Nach den Terroranschlägen
Interesse an Zivildienst wächst

Nach den Terroranschlägen in den USA denken in Deutschland offenbar immer mehr junge Männer über Wehrdienstverweigerung nach.

ddp BREMEN/BERLIN. In der Bremer "Zentralstelle für Recht und Schutz der Kriegsdienstverweigerer aus Gewissensgründen" seien seit dem 11. September täglich 50 Prozent mehr Anfragen junger Männer eingegangen als im gleichen Vorjahreszeitraum, sagte Berater Paul Betz.

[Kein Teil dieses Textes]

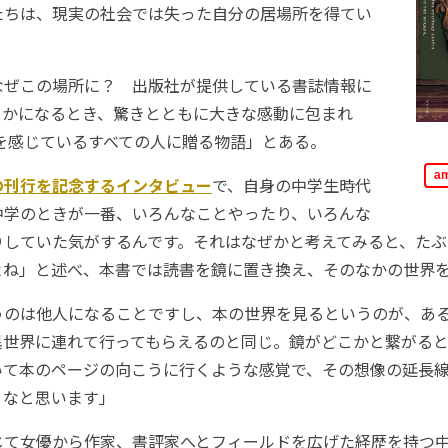
女たちは、現実の社会では失った自分の居場所を得てい
ぜこの場所に？ 出版社が提供している書誌情報に
らかになるとき、驚きとともに大きな感動に包まれ
さを感じているすべての人に贈る物語」とある。
a
の刊行を記念するインタビュー
で、自身の中学生時代
中学のときが一番、いろんなことやったり、いろんな
りしていた気がするんです。それはなぜかと考えてみると、たぶ
よね」と述べ、本書では読書を鏡に置き換え、そのなかの世界
うのは他人になることですし、本の世界を見るというのが、あ
異世界に連れて行ってもらえるのと同じ。鏡がどこかと繋がる
いて本のページの向こうに行くような感覚で、その想像の延長
うなと思います」
て女優から作家、書評家へとフィールドを広げた経歴を持つ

Ein Sprecher des Bundesverteidigungsministeriums in Berlin betonte jedoch, dass sich dies bisher nicht negativ auf die Nachwuchsgewinnung für die Bundeswehr ausgewirkt habe. Zugleich bestätigte aber auch er das gewachsene Interesse junger Männer am Zivildienst. Bei den Wehrpflichtigen habe sich allerdings herumgesprochen, dass nur Zeit- und Berufssoldaten für einen möglichen Anti-Terror-Einsatz der Bundeswehr in Frage kommen.

Interesse an der Kriegsdienstverweigerung zeigen Betz zufolge neben den 18- bis 19-Jährigen auch Reservisten. Nach den Terroranschlägen in den USA seien bei der Zentralstelle weit über 200 Anfragen allein aus dieser Gruppe eingegangen. Sonst würden gerade mal 50 Anfragen von Reservisten im gesamten Jahr registriert. Es gebe umgekehrt jedoch auch Interesse, an einem möglichen Anti-Terror-Einsatz der Bundeswehr teilzunehmen. Grund dafür seien die hohen Gefahrenzulagen.

Im vergangenen Jahr hätten sich 172.800 junge Männer für den Zivildienst entschieden, sagte ein Sprecher des Bundesamtes für Zivildienst in Köln. Bis zum September 2001 waren es den Angaben zufolge 130.834. Ein Großteil der Anträge werde jedoch im vierten Quartal gestellt. Bereits heute deute sich an, dass die Zahl des Vorjahres überschritten werde.